Lisa Jacob

Personal information
- Full name: Lisa Rae Jacob
- National team: United States
- Born: May 13, 1974 (age 52)
- Height: 5 ft 6 in (1.68 m)
- Weight: 126 lb (57 kg)

Sport
- Sport: Swimming
- Strokes: Freestyle
- Club: Mission Viejo Nadadores
- College team: Stanford University
- Coach: Skip Kenney Stanford

Medal record
Women's swimming
Representing the United States
Olympic Games
| Gold medal – first place | 1996 Atlanta | 4×100 m freestyle |
| Gold medal – first place | 1996 Atlanta | 4×200 m freestyle |
Pan American Games
| Gold medal – first place | 1991 Havana | 200 m freestyle |
| Gold medal – first place | 1991 Havana | 4×100 m freestyle |
| Gold medal – first place | 1991 Havana | 4×200 m freestyle |
Summer Universiade
| Gold medal – first place | 1995 Fukuoka | 200 m freestyle |
| Gold medal – first place | 1995 Fukuoka | 4×200 m freestyle |

= Lisa Jacob =

American swimmer (born 1974)

Lisa Rae Jacob (born May 13, 1974) is an American former competition swimmer who won two gold medals at the 1996 Summer Olympics in Atlanta.

== Early education and swimming ==
During her High School years, Lisa swam for Capistrano Valley High School under Coach Bob Skelley, and the nearby Mission Viejo Nadadores, an exceptional age group program then under the direction of Coach Terry Stoddard. As a High School Senior she won a pair of Southern Section 4-A Championships in the 200 and 500-yard freestyle events. Swimming a 1:49.44 in the 200, and a 4:50.60 in the 500, and was selected as the Los Angeles Times Orange County Girls Swimmer of the Year. She was also the only Senior on winning Capistrano Valley 200 and 400 freestyle relay teams.

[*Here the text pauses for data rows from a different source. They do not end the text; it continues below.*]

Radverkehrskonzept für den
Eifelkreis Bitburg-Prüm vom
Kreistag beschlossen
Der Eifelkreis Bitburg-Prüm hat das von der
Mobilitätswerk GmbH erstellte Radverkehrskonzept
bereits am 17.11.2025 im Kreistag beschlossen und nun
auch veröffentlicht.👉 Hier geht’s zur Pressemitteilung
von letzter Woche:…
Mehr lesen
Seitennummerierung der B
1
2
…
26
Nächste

At the 1992 Olympic trials in Indianapolis, Lisa swam in the 100, 200, 400 and 800-meter freestyle events. In an extremely competitive field of American women competitors, one of her best showings was in the 400 freestyle where she placed fifth with a time of 4:15.57.

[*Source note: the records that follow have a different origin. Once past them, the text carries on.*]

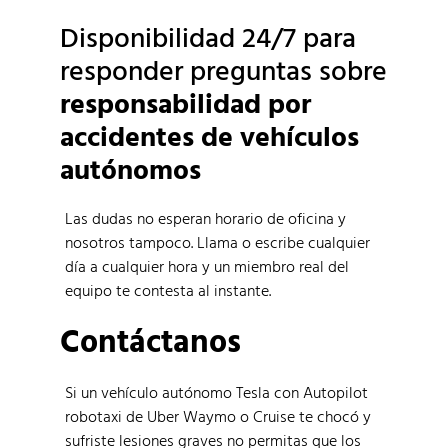
Disponibilidad 24/7 para
responder preguntas sobre
responsabilidad por
accidentes de vehículos
autónomos
Las dudas no esperan horario de oficina y
nosotros tampoco. Llama o escribe cualquier
día a cualquier hora y un miembro real del
equipo te contesta al instante.
Contáctanos
Si un vehículo autónomo Tesla con Autopilot
robotaxi de Uber Waymo o Cruise te chocó y
sufriste lesiones graves no permitas que los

== International competition ==
Jacob won three gold medals in the 200-meter freestyle, the 4×100-meter relay, and the 4×200-meter relay at the 1991 Pan American Games in Havana.

== Stanford ==
She attended Stanford University from 1992-1996, where she swam for the Stanford Cardinal swimming and diving team under Hall of Fame Coach Skip Kenney. She won three Pacific-10 Conference championships and two NCAA championships in the 1995–96 season at Stanford.

== 1996 Olympics ==
The highlight of her career was at the 1996 Summer Olympics in Atlanta, where as a member of the United States team led by Hall of Fame Coach Richard Quick, she won gold medals in both the 4×100 freestyle relay where the American team swam a combined 3:29.29 in the finals. At Atlanta, in the 4×200 freestyle relay where the American team swam a combined time of 7:59.87.

Lisa was married in Santa Barbara, CA in 2004 and resides with her husband outside of Washington, D.C.